**Exercise:**
Exact reproduction of the listing is required. Pictures are not reproduced.

**The records:**
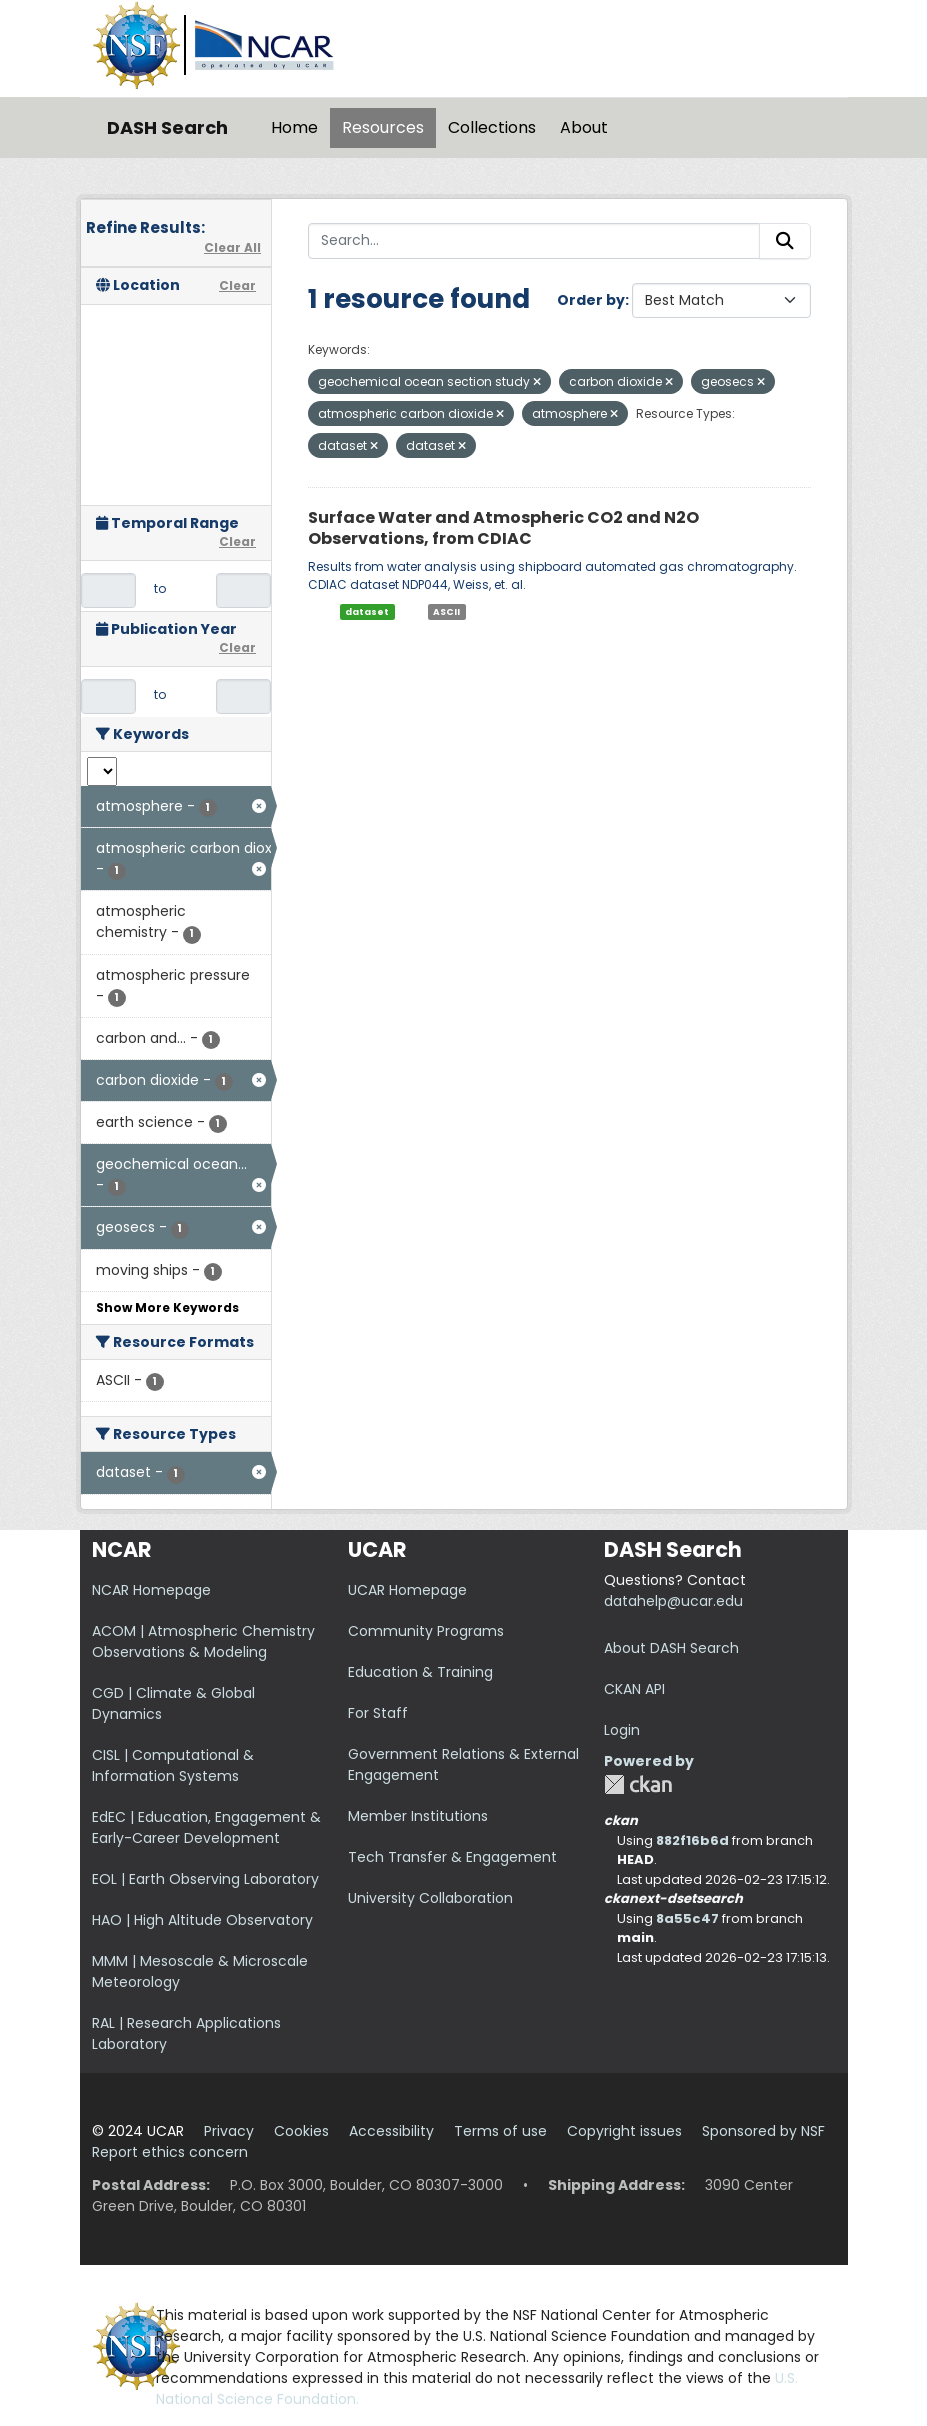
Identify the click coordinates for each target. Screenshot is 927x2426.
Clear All (232, 247)
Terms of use (500, 2131)
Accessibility (391, 2131)
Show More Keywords (167, 1307)
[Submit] (785, 241)
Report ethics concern (170, 2152)
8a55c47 (687, 1918)
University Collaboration (430, 1898)
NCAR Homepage (151, 1590)
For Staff (378, 1713)
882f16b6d (692, 1840)
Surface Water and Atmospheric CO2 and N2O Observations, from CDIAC (503, 528)
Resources (383, 127)
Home (294, 127)
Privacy (229, 2131)
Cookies (301, 2131)
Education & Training (420, 1672)
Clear (237, 285)
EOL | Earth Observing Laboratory (205, 1879)
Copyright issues (624, 2131)
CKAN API (634, 1689)
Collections (492, 127)
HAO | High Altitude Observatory (202, 1920)
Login (622, 1730)
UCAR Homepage (407, 1590)
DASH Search (167, 127)
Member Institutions (418, 1816)
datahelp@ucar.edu (673, 1601)
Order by (591, 300)
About (584, 127)
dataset (367, 612)
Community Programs (426, 1631)
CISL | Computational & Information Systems (173, 1765)
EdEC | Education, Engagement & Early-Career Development (206, 1827)
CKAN (638, 1784)
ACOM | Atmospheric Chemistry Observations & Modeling (203, 1641)
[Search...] (534, 241)
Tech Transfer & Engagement (452, 1857)
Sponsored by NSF (763, 2131)
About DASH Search (671, 1648)
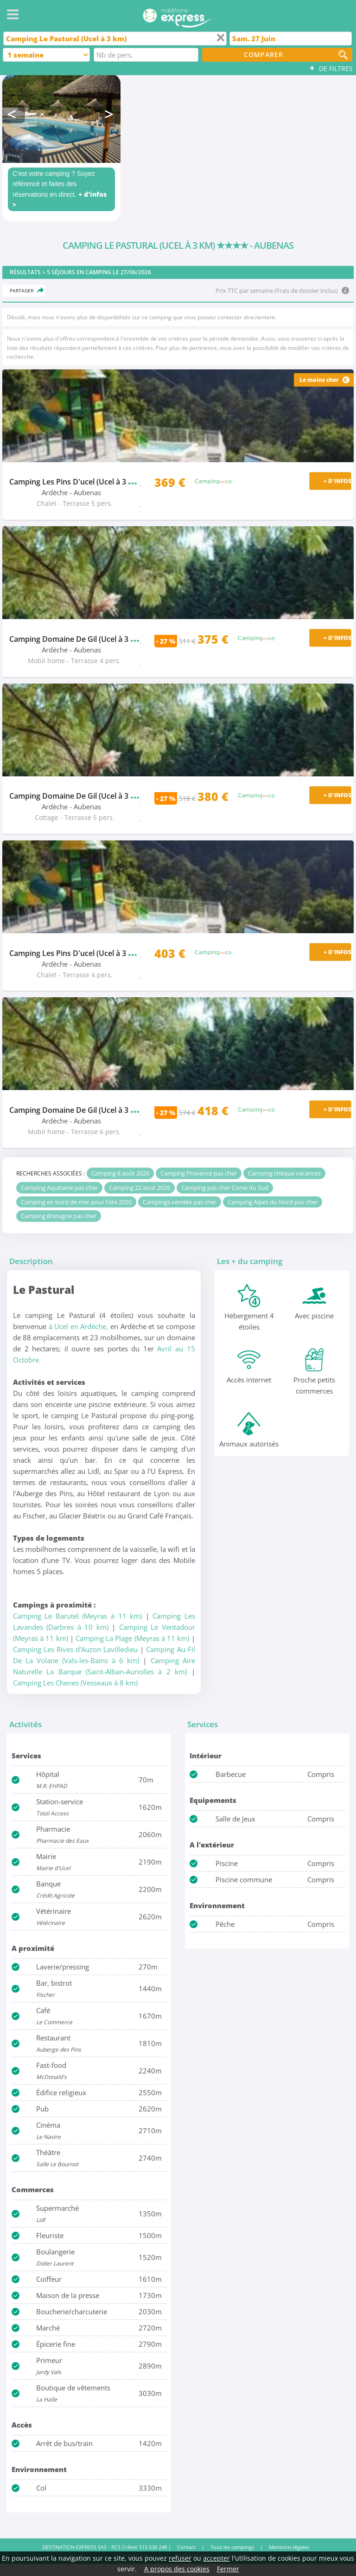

**Solved problem:**
Identify the click coordinates for each target. Screenshot is 927x2426.
Clear All (232, 247)
Terms of use (500, 2131)
Accessibility (391, 2131)
Show More Keywords (167, 1307)
[Submit] (785, 241)
Report ethics concern (170, 2152)
8a55c47 (687, 1918)
University Collaboration (430, 1898)
NCAR Homepage (151, 1590)
For Staff (378, 1713)
882f16b6d (692, 1840)
Surface Water and Atmospheric CO2 and N2O Observations, from CDIAC (503, 528)
Resources (383, 127)
Home (294, 127)
Privacy (229, 2131)
Cookies (301, 2131)
Education & Training (420, 1672)
Clear (237, 285)
EOL | Earth Observing Laboratory (205, 1879)
Copyright issues (624, 2131)
CKAN API (634, 1689)
Collections (492, 127)
HAO | High Altitude Observatory (202, 1920)
Login (622, 1730)
UCAR Homepage (407, 1590)
DASH Search (167, 127)
Member Institutions (418, 1816)
datahelp@ucar.edu (673, 1601)
Order by (591, 300)
About (584, 127)
dataset (367, 612)
Community Programs (426, 1631)
CISL | Computational & Information Systems (173, 1765)
EdEC | Education, Engagement & Early-Career Development (206, 1827)
CKAN (638, 1784)
ACOM | Atmospheric Chemistry Observations & Modeling (203, 1641)
[Search...] (534, 241)
Tech Transfer & Engagement (452, 1857)
Sponsored by NSF (763, 2131)
About DASH Search (671, 1648)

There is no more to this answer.